Cognitive Alpha Mining via LLM-Driven Code-Based Evolution
Fengyuan Liu, Huang Yi, Sichun Luo, Yuqi Wang, Yazheng Yang, Xinye Li, Zefa Hu, Junlan Feng, Qi Liu
TL;DR
CogAlpha introduces Cognitive Alpha Mining, merging a code-based alpha representation with LLM-driven reasoning and evolutionary search to expand the alpha discovery space in high-dimensional financial data. It uses a seven-level agent hierarchy, diversified guidance, and a multi-agent quality checker to enable deeper thinking and produce economically interpretable alphas. On CSI300 A-share data, CogAlpha outperforms 19 baselines in predictive power, stability, and generalization, while also delivering interpretable alpha formulas. The work demonstrates the practical value of aligning evolutionary optimization with LLM reasoning for automated, explainable alpha discovery and plans for open-source release.
Abstract
Discovering effective predictive signals, or ``alphas,'' from financial data with high dimensionality and extremely low signal-to-noise ratio remains a difficult open problem.
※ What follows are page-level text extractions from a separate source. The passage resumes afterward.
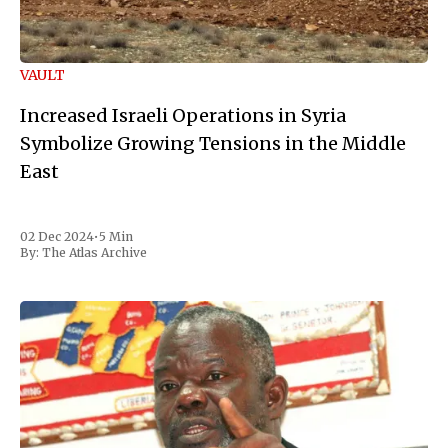
VAULT
Increased Israeli Operations in Syria
Symbolize Growing Tensions in the Middle
East
02 Dec 2024
•
5 Min
By:
The Atlas Archive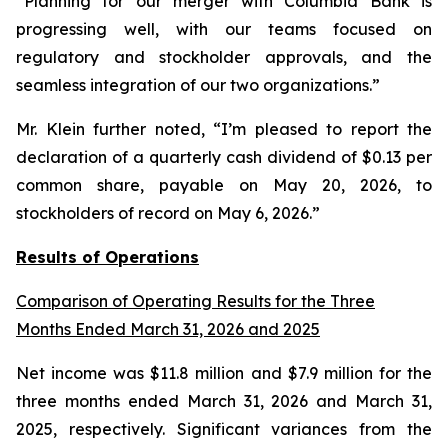
“Planning for our merger with Columbia Bank is
progressing well, with our teams focused on
regulatory and stockholder approvals, and the
seamless integration of our two organizations.”
Mr. Klein further noted, “I’m pleased to report the
declaration of a quarterly cash dividend of $0.13 per
common share, payable on May 20, 2026, to
stockholders of record on May 6, 2026.”
Results of Operations
Comparison of Operating Results for the Three
Months Ended March 31, 2026 and 2025
Net income was $11.8 million and $7.9 million for the
three months ended March 31, 2026 and March 31,
2025, respectively. Significant variances from the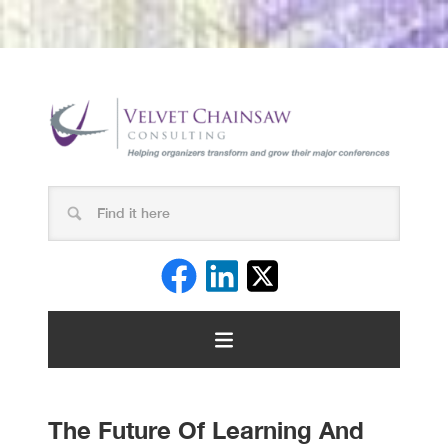
The Future Of Learning And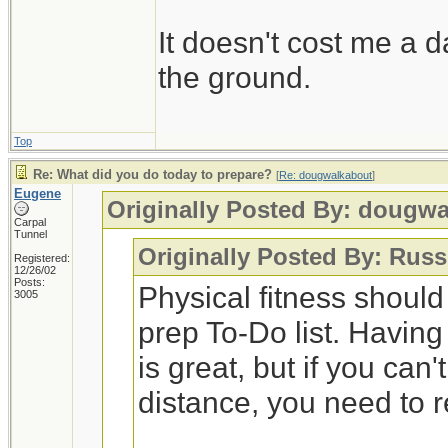
It doesn't cost me a d
the ground.
Top
Re: What did you do today to prepare?
[
Re: dougwalkabout
]
Eugene
Originally Posted By: dougw
Carpal
Tunnel
Originally Posted By: Russ
Registered:
12/26/02
Posts:
Physical fitness shoul
3005
prep To-Do list. Having
is great, but if you can
distance, you need to 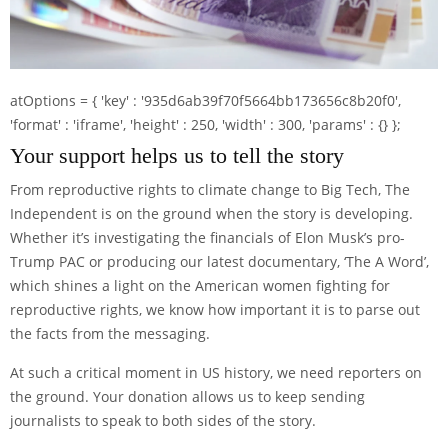
atOptions = { 'key' : '935d6ab39f70f5664bb173656c8b20f0',
'format' : 'iframe', 'height' : 250, 'width' : 300, 'params' : {} };
Your support helps us to tell the story
From reproductive rights to climate change to Big Tech, The
Independent is on the ground when the story is developing.
Whether it’s investigating the financials of Elon Musk’s pro-
Trump PAC or producing our latest documentary, ‘The A Word’,
which shines a light on the American women fighting for
reproductive rights, we know how important it is to parse out
the facts from the messaging.
At such a critical moment in US history, we need reporters on
the ground. Your donation allows us to keep sending
journalists to speak to both sides of the story.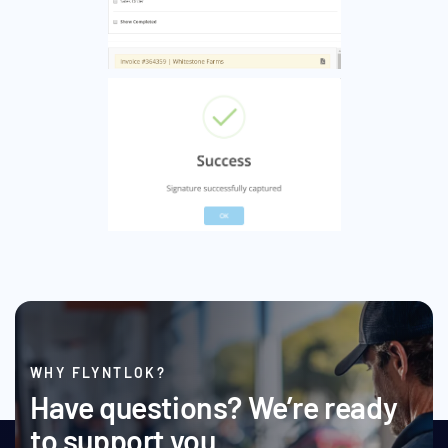
WHY FLYNTLOK?
Have questions? We’re ready
to support you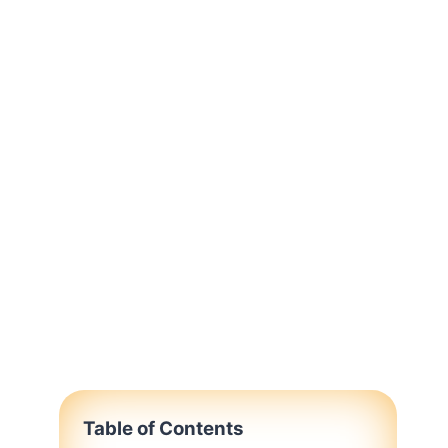
Table of Contents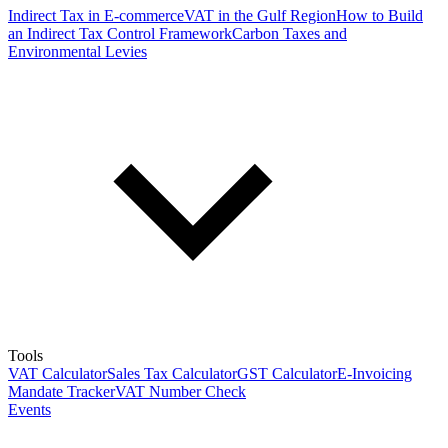
Indirect Tax in E-commerce
VAT in the Gulf Region
How to Build
an Indirect Tax Control Framework
Carbon Taxes and
Environmental Levies
Tools
VAT Calculator
Sales Tax Calculator
GST Calculator
E-Invoicing
Mandate Tracker
VAT Number Check
Events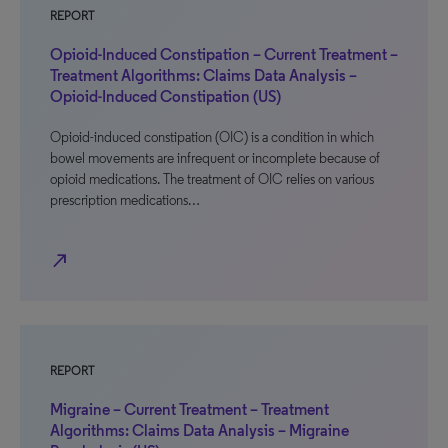
REPORT
Opioid-Induced Constipation – Current Treatment –
Treatment Algorithms: Claims Data Analysis –
Opioid-Induced Constipation (US)
Opioid-induced constipation (OIC) is a condition in which
bowel movements are infrequent or incomplete because of
opioid medications. The treatment of OIC relies on various
prescription medications…
north_east
REPORT
Migraine – Current Treatment – Treatment
Algorithms: Claims Data Analysis – Migraine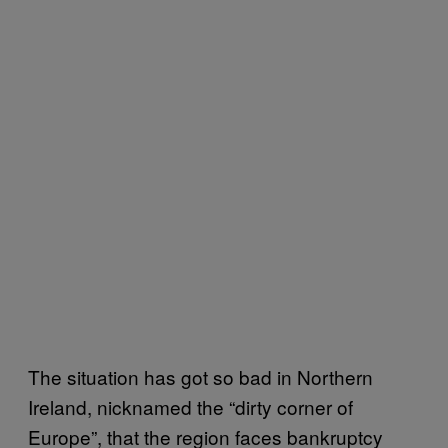
The situation has got so bad in Northern
Ireland, nicknamed the “dirty corner of
Europe”, that the region faces bankruptcy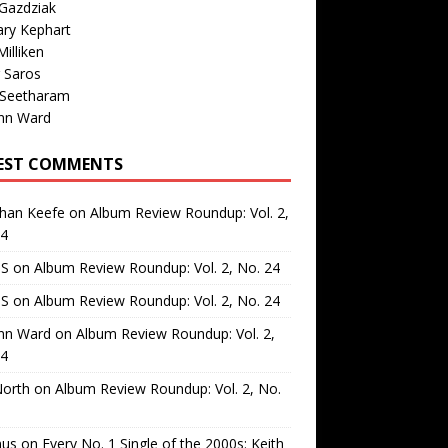
Gazdziak
ary Kephart
illiken
 Saros
 Seetharam
nn Ward
EST COMMENTS
than Keefe
on
Album Review Roundup: Vol. 2,
24
 S
on
Album Review Roundup: Vol. 2, No. 24
 S
on
Album Review Roundup: Vol. 2, No. 24
nn Ward
on
Album Review Roundup: Vol. 2,
24
North
on
Album Review Roundup: Vol. 2, No.
us
on
Every No. 1 Single of the 2000s: Keith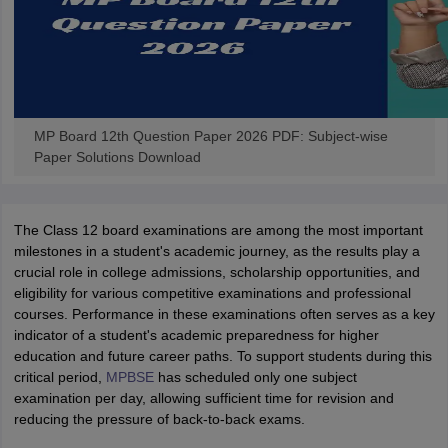
MP Board 12th Question Paper 2026 PDF: Subject-wise
Paper Solutions Download
The Class 12 board examinations are among the most important
milestones in a student's academic journey, as the results play a
crucial role in college admissions, scholarship opportunities, and
eligibility for various competitive examinations and professional
courses. Performance in these examinations often serves as a key
indicator of a student's academic preparedness for higher
education and future career paths. To support students during this
critical period,
MPBSE
has scheduled only one subject
examination per day, allowing sufficient time for revision and
reducing the pressure of back-to-back exams.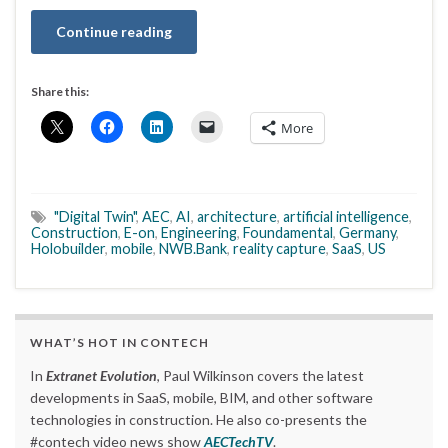
Continue reading
Share this:
More
"Digital Twin"
,
AEC
,
AI
,
architecture
,
artificial intelligence
,
Construction
,
E-on
,
Engineering
,
Foundamental
,
Germany
,
Holobuilder
,
mobile
,
NWB.Bank
,
reality capture
,
SaaS
,
US
WHAT’S HOT IN CONTECH
In
Extranet Evolution
, Paul Wilkinson covers the latest
developments in SaaS, mobile, BIM, and other software
technologies in construction. He also co-presents the
#contech video news show
AECTechTV
.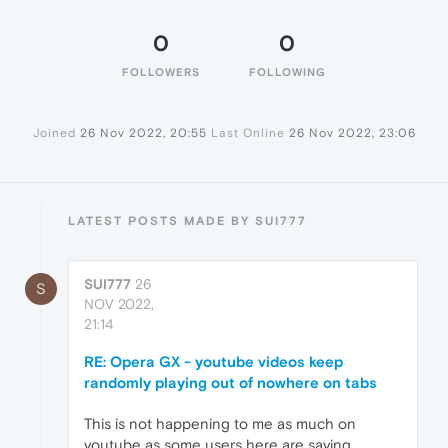
0
0
FOLLOWERS
FOLLOWING
Joined
26 Nov 2022, 20:55
Last Online
26 Nov 2022, 23:06
LATEST POSTS MADE BY SUI777
SUI777
26
S
NOV 2022,
21:14
RE: Opera GX - youtube videos keep
randomly playing out of nowhere on tabs
This is not happening to me as much on
youtube as some users here are saying.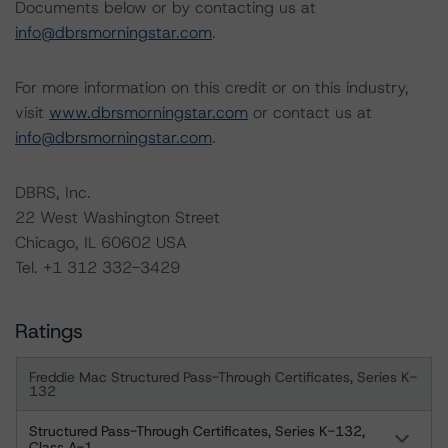
Documents below or by contacting us at
info@dbrsmorningstar.com
.
For more information on this credit or on this industry,
visit
www.dbrsmorningstar.com
or contact us at
info@dbrsmorningstar.com
.
DBRS, Inc.
22 West Washington Street
Chicago, IL 60602 USA
Tel. +1 312 332-3429
Ratings
Freddie Mac Structured Pass-Through Certificates, Series K-
132
Structured Pass-Through Certificates, Series K-132,
Class A-1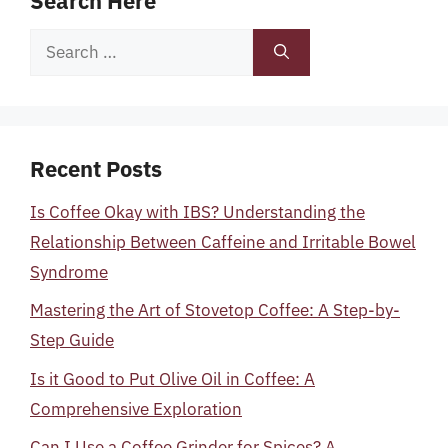
Search Here
Search
for:
Recent Posts
Is Coffee Okay with IBS? Understanding the
Relationship Between Caffeine and Irritable Bowel
Syndrome
Mastering the Art of Stovetop Coffee: A Step-by-
Step Guide
Is it Good to Put Olive Oil in Coffee: A
Comprehensive Exploration
Can I Use a Coffee Grinder for Spices? A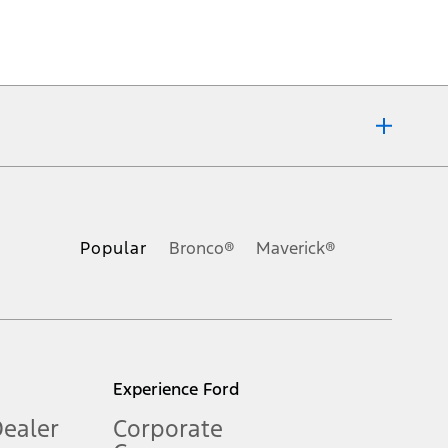
ons, or guarantees of any kind, express or implied, including but
Ford reserves the right to change product specifications, pricing and
.
Popular
Bronco®
Maverick®
inance charges, any dealer processing charge, any electronic
s and excludes document fee, destination/delivery charge, taxes,
l mileage will vary. On plug-in hybrid models and electric
Experience Ford
Dealer
Corporate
Despite progress in deep learning, genetic programming, and, more recently, large language model (LLM)--based factor generation, existing approaches still explore only a narrow region of the vast alpha search space. Neural models tend to produce opaque and fragile patterns, while symbolic or formula-based methods often yield redundant or economically ungrounded expressions that generalize poorly. Although different in form, these paradigms share a key limitation: none can conduct broad, structured, and human-like exploration that balances logical consistency with creative leaps. To address this gap, we introduce the Cognitive Alpha Mining Framework (CogAlpha), which combines code-level alpha representation with LLM-driven reasoning and evolutionary search. Treating LLMs as adaptive cognitive agents, our framework iteratively refines, mutates, and recombines alpha candidates through multi-stage prompts and financial feedback. This synergistic design enables deeper thinking, richer structural diversity, and economically interpretable alpha discovery, while greatly expanding the effective search space. Experiments on A-share equities demonstrate that CogAlpha consistently discovers alphas with superior predictive accuracy, robustness, and generalization over existing methods. Our results highlight the promise of aligning evolutionary optimization with LLM-based reasoning for automated and explainable alpha discovery. All source code will be released.